Getting the hints
To get the hints we need to talk to Noxious O. D’or who asks to do the IMDS Exploration terminal, let do it!
The following is the result of all the commands we are asked to launch!
Once do we get his nice screen and some hints!
According to the hints we got from Noxious O. D’or, it will be about performing an SSRF combined with IMDS queries to get the secret token.
High level site check up
Let’s start by having a high level check up of the hiring website.
Nothing exceptionally interesting in this page. let’s click on Apply Now.
Things seem to be more interesting here. Let’s fill everything and check what will happen.
Well nothing special, except the image in the middle that cannot be displayed. When inspecting this image element, I found that it is named with the name we put in the form (sunhak in this case), which is nice to keep in mind.
Getting more in depth
I started by testing for XSS/SQLIi but didn’t found anything. I also played a bit with the file input but nothing. I then went back to the hint and understood that the input I need to focus on is the URL. So I put as an URL a server that I’m managing to see if it is directly requested or if I need to make more crafting in order to make it requested. The result was that it is directly requested when the form is submitted! which is great.
So we now know that we can put the URL http://169.254.169.254/latest/meta-data/iam/security-credentials/%5Brole_name%5D, we have seen when doing the hint terminal, in order o get the secret access key.

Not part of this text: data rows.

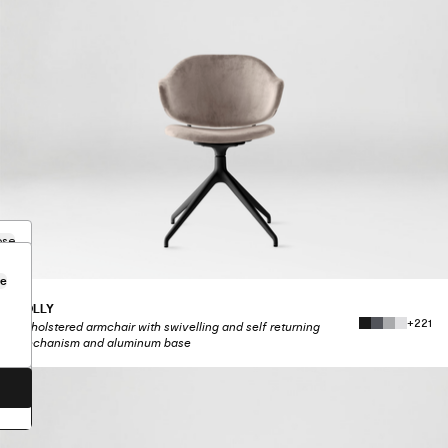
ose
se
HOLLY
.
+221
Upholstered armchair with swivelling and self returning
mechanism and aluminum base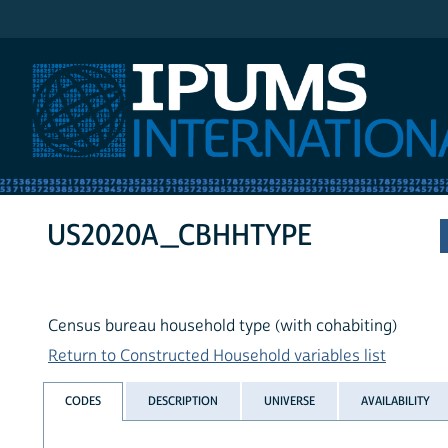
IPUMS International
US2020A_CBHHTYPE
Census bureau household type (with cohabiting)
Return to Constructed Household variables list
CODES
DESCRIPTION
UNIVERSE
AVAILABILITY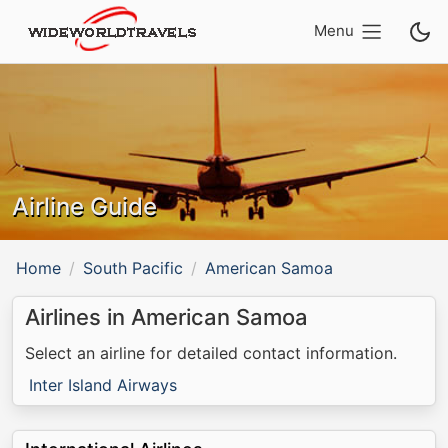
Menu
Airline Guide
Home
South Pacific
American Samoa
Airlines in American Samoa
Select an airline for detailed contact information.
Inter Island Airways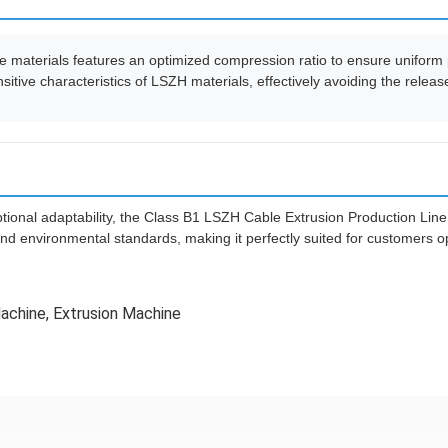
 materials features an optimized compression ratio to ensure uniform p
sitive characteristics of LSZH materials, effectively avoiding the rele
ional adaptability, the Class B1 LSZH Cable Extrusion Production Line 
nd environmental standards, making it perfectly suited for customers op
Machine
,
Extrusion Machine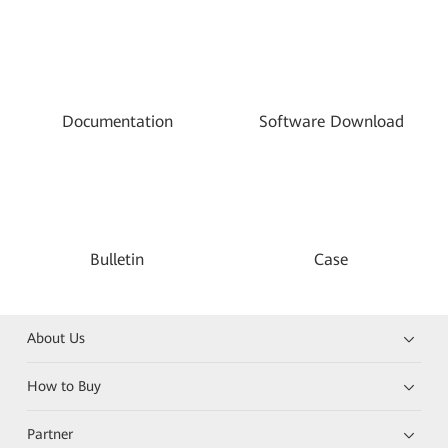
Documentation
Software Download
Bulletin
Case
About Us
How to Buy
Partner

Now, The only missing part is how to retrieve the result. I spent some time to understand that I need to check that image which is not displayed, I did it, and realized that it is not and image, but a text file as you can see in the following screenshot.
When I check the content, I found out that it contains the result of requesting the input URL. So what we need to do now is to get the role_name by requesting http://169.254.169.254/latest/meta-data and then getting the secret access key by requesting http://169.254.169.254/latest/meta-data/iam/security-credentials/%5Brole_name%5D
Getting the role name
We submit this form and download the image. Then we check its content
As you can see the role name is jf-deply-role!
Getting the secret access key
So our final URL is http://169.254.169.254/latest/meta-data/iam/security-credentials/jf-deply-role! We submit a new form with this URL, download the image and check it’s content:
The answer is CGgQcSdERePvGgr058r3PObPq3+0CfraKcsLREpX!